WHAT THE TASK REQUIRES - In the material below, find the line that contains "AND COUPON CODE" and the line that contains "Other Publishers", then write out exactly those two lines and everything between them.

MATERIAL FOR THE TASK -

_ _ _ _ _ _ _

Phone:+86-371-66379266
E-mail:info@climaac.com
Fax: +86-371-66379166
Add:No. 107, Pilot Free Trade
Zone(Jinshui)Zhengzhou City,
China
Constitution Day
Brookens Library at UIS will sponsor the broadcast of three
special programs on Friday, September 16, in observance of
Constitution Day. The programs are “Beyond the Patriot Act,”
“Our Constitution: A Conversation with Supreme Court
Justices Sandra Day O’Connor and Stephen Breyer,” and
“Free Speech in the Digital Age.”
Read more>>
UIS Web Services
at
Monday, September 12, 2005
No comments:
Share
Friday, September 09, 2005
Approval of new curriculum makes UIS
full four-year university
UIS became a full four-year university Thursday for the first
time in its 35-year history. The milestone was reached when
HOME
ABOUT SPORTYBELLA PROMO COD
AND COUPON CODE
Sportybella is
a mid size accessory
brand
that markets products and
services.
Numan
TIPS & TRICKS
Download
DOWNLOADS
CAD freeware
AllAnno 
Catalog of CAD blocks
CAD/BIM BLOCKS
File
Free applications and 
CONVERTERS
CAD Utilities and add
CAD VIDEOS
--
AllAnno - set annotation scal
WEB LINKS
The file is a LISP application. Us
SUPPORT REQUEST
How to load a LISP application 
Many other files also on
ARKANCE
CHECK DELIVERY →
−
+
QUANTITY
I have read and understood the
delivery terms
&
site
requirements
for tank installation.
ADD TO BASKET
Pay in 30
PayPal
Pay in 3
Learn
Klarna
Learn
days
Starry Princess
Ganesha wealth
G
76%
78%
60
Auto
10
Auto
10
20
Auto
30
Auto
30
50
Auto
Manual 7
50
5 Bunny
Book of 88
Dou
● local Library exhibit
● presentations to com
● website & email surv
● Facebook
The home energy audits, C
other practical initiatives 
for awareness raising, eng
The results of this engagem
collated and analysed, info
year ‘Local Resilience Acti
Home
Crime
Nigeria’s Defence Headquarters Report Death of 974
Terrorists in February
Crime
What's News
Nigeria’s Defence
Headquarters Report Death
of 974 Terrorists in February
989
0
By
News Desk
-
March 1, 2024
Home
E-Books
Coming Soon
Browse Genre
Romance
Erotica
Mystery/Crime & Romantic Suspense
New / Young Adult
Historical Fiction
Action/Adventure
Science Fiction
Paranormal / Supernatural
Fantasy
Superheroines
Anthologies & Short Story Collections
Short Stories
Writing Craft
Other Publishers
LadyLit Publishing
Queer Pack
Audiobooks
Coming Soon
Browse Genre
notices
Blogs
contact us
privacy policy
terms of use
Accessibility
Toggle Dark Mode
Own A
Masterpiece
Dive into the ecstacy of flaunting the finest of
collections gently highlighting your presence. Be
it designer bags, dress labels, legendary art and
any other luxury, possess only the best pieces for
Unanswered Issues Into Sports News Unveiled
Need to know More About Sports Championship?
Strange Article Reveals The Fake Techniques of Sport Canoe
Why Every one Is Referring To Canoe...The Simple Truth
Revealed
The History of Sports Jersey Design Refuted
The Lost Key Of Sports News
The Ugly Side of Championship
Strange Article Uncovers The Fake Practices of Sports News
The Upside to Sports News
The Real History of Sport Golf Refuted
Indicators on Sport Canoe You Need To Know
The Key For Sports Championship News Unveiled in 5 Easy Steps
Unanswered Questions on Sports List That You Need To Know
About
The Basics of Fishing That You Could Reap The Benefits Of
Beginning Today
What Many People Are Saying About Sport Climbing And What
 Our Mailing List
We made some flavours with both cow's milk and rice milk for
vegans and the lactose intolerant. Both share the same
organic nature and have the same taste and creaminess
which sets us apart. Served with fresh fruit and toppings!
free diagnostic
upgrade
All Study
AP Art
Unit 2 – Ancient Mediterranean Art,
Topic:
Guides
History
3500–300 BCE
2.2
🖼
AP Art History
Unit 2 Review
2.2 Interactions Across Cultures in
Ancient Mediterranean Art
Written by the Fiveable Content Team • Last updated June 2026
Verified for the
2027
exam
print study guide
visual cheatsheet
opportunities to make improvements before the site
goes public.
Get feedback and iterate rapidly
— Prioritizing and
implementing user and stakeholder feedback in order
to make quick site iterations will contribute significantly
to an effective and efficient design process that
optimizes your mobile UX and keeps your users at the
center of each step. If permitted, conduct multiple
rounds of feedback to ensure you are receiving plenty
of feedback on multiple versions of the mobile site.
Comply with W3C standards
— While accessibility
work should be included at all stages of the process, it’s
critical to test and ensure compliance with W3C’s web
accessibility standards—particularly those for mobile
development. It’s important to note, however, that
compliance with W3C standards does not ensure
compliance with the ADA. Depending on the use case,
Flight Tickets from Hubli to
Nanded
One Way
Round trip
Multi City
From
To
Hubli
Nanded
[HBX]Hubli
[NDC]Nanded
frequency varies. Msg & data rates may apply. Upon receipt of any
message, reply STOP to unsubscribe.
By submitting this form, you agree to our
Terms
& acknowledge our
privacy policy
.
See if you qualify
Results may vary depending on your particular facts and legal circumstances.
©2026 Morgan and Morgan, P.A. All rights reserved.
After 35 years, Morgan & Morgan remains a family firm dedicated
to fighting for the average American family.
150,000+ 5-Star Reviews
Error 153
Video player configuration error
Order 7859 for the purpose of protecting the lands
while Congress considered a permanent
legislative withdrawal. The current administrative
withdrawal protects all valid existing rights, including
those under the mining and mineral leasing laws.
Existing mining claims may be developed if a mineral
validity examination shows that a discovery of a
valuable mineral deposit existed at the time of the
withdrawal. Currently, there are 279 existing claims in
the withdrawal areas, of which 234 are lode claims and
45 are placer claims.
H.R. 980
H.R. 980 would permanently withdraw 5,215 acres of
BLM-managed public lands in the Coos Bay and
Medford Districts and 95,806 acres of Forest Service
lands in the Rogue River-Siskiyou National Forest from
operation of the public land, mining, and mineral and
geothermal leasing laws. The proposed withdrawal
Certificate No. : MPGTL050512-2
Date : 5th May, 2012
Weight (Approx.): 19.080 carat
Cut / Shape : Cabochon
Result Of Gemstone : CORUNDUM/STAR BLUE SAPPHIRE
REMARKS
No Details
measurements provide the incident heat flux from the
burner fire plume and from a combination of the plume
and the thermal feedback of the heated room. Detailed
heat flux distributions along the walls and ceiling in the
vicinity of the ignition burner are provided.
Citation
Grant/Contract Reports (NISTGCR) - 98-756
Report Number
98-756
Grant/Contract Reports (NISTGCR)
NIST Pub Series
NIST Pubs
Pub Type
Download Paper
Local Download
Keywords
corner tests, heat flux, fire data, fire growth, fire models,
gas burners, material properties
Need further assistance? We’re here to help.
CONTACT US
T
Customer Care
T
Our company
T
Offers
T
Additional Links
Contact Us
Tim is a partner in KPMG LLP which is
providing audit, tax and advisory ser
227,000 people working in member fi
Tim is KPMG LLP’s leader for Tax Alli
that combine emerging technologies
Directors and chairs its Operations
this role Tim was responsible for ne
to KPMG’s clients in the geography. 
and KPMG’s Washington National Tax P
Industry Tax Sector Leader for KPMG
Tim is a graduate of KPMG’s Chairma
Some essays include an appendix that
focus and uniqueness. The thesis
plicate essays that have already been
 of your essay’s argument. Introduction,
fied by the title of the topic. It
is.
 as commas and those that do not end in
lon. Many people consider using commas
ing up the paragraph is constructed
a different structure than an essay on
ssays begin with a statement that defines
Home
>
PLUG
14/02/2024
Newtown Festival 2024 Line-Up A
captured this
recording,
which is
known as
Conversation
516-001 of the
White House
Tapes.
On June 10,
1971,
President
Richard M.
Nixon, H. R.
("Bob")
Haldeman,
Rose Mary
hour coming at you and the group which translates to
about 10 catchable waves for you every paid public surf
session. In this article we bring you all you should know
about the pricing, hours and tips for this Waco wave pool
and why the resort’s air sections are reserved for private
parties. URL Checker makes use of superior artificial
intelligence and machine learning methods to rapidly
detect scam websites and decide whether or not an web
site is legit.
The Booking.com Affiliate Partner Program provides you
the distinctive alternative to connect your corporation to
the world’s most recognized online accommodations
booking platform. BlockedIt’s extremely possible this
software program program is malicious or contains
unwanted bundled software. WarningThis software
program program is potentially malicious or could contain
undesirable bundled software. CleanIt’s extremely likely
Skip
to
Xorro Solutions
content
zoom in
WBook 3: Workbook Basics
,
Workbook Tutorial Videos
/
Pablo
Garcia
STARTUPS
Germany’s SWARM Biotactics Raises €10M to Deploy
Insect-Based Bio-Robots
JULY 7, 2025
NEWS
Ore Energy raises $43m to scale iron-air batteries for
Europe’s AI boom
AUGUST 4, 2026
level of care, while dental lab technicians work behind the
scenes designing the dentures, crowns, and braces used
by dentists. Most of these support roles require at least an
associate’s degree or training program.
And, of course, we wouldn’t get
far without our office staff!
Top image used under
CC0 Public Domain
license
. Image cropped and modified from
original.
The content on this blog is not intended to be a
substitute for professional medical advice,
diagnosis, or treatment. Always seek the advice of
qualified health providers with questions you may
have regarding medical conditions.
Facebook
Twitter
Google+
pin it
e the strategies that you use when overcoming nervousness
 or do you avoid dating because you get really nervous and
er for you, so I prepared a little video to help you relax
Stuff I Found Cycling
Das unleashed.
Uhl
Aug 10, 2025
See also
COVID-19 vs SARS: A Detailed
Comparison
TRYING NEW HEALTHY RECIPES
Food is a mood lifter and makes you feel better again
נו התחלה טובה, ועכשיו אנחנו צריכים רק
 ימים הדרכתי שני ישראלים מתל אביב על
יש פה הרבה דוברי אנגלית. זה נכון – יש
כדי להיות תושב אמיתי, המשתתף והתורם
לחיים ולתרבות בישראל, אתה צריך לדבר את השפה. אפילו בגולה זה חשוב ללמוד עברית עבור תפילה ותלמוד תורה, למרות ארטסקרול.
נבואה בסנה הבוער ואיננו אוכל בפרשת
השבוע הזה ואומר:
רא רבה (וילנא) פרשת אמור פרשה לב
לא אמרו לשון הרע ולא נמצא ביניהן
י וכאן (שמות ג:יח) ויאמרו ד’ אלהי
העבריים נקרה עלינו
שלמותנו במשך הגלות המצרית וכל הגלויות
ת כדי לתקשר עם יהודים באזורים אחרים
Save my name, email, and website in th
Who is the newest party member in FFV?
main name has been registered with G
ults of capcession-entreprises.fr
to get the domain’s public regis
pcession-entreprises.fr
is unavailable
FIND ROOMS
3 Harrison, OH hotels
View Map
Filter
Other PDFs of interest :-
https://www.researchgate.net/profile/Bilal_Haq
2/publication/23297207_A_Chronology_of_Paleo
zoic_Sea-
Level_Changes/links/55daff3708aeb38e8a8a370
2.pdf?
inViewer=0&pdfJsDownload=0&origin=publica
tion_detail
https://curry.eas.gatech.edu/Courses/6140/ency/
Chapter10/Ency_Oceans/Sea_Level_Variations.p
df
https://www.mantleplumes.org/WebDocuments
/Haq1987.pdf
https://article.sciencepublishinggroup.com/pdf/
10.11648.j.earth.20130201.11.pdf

_ _ _ _ _ _ _

ANSWER FOR THE TASK -
AND COUPON CODE
Sportybella is
a mid size accessory
brand
that markets products and
services.
Numan
TIPS & TRICKS
Download
DOWNLOADS
CAD freeware
AllAnno 
Catalog of CAD blocks
CAD/BIM BLOCKS
File
Free applications and 
CONVERTERS
CAD Utilities and add
CAD VIDEOS
--
AllAnno - set annotation scal
WEB LINKS
The file is a LISP application. Us
SUPPORT REQUEST
How to load a LISP application 
Many other files also on
ARKANCE
CHECK DELIVERY →
−
+
QUANTITY
I have read and understood the
delivery terms
&
site
requirements
for tank installation.
ADD TO BASKET
Pay in 30
PayPal
Pay in 3
Learn
Klarna
Learn
days
Starry Princess
Ganesha wealth
G
76%
78%
60
Auto
10
Auto
10
20
Auto
30
Auto
30
50
Auto
Manual 7
50
5 Bunny
Book of 88
Dou
● local Library exhibit
● presentations to com
● website & email surv
● Facebook
The home energy audits, C
other practical initiatives 
for awareness raising, eng
The results of this engagem
collated and analysed, info
year ‘Local Resilience Acti
Home
Crime
Nigeria’s Defence Headquarters Report Death of 974
Terrorists in February
Crime
What's News
Nigeria’s Defence
Headquarters Report Death
of 974 Terrorists in February
989
0
By
News Desk
-
March 1, 2024
Home
E-Books
Coming Soon
Browse Genre
Romance
Erotica
Mystery/Crime & Romantic Suspense
New / Young Adult
Historical Fiction
Action/Adventure
Science Fiction
Paranormal / Supernatural
Fantasy
Superheroines
Anthologies & Short Story Collections
Short Stories
Writing Craft
Other Publishers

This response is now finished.